- [Task description]: Write out exactly, and only, the lines below from the line with "我們要回去最緊的水平了，第5個修訂的目的，是首次引入" through the line with "account_circle"; pictures do not belong in the copy.
===== Data to process =====
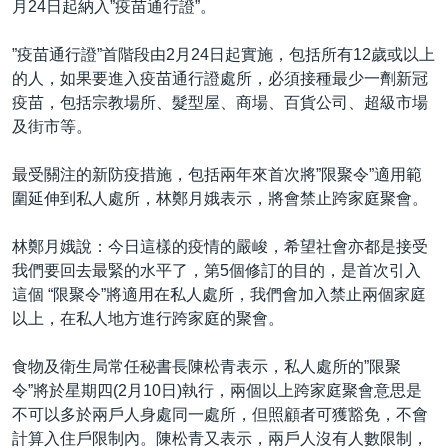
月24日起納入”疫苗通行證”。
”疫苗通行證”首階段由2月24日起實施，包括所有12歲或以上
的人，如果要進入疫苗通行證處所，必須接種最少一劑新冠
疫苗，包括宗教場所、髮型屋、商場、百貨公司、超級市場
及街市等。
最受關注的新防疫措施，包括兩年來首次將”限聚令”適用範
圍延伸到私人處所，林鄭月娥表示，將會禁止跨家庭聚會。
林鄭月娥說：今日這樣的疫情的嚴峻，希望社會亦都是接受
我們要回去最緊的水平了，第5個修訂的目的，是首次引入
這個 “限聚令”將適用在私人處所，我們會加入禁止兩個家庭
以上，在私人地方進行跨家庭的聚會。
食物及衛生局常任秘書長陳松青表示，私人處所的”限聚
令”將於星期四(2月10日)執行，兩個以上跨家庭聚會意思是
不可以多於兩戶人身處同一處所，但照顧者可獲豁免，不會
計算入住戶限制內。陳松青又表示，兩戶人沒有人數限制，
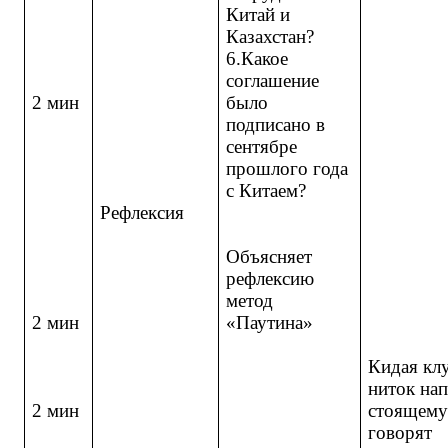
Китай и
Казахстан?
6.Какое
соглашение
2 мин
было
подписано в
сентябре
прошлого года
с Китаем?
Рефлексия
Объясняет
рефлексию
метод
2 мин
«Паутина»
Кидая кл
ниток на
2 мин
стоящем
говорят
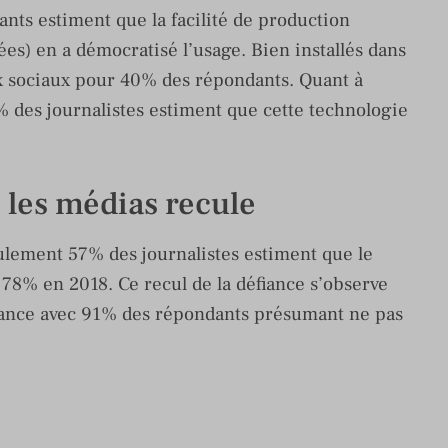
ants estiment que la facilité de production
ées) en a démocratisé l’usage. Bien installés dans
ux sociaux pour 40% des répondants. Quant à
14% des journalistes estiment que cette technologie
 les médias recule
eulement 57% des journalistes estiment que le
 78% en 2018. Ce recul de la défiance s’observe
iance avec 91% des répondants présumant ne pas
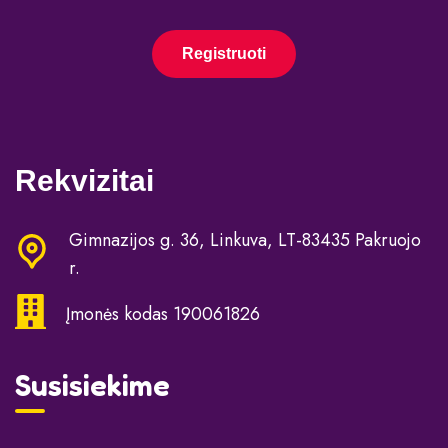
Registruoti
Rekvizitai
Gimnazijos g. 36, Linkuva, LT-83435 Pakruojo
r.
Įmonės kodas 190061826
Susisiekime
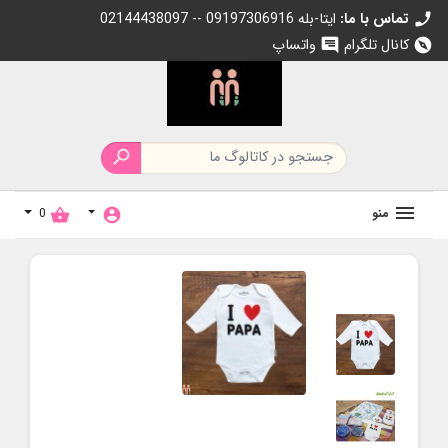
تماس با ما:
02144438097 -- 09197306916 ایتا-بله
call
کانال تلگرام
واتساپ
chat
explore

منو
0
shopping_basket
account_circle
=====
===== Data to process =====
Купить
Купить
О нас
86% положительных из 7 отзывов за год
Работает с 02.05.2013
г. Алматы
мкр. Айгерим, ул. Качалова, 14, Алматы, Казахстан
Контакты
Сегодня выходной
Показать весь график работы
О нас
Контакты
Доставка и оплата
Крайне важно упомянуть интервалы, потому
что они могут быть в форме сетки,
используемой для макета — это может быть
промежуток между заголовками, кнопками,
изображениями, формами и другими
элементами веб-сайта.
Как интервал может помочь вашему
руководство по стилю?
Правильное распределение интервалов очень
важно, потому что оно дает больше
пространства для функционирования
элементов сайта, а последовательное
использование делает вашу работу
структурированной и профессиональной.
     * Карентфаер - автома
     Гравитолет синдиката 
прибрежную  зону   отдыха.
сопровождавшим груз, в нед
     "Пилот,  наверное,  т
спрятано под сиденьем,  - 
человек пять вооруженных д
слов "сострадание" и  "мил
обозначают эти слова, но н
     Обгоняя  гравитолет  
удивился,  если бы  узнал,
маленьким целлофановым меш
=====
- [Answer box]:
我們要回去最緊的水平了，第5個修訂的目的，是首次引入
這個 “限聚令”將適用在私人處所，我們會加入禁止兩個家庭
以上，在私人地方進行跨家庭的聚會。
食物及衛生局常任秘書長陳松青表示，私人處所的”限聚
令”將於星期四(2月10日)執行，兩個以上跨家庭聚會意思是
不可以多於兩戶人身處同一處所，但照顧者可獲豁免，不會
計算入住戶限制內。陳松青又表示，兩戶人沒有人數限制，
Китай и
Казахстан?
6.Какое
соглашение
2 мин
было
подписано в
сентябре
прошлого года
с Китаем?
Рефлексия
Объясняет
рефлексию
метод
2 мин
«Паутина»
Кидая кл
ниток на
2 мин
стоящем
говорят
ants estiment que la facilité de production
ées) en a démocratisé l’usage. Bien installés dans
ux sociaux pour 40% des répondants. Quant à
14% des journalistes estiment que cette technologie
 les médias recule
eulement 57% des journalistes estiment que le
 78% en 2018. Ce recul de la défiance s’observe
iance avec 91% des répondants présumant ne pas
Registruoti
Rekvizitai
Gimnazijos g. 36, Linkuva, LT-83435 Pakruojo
r.
Įmonės kodas 190061826
Susisiekime
تماس با ما:
02144438097 -- 09197306916 ایتا-بله
call
کانال تلگرام
واتساپ
chat
explore

منو
0
shopping_basket
account_circle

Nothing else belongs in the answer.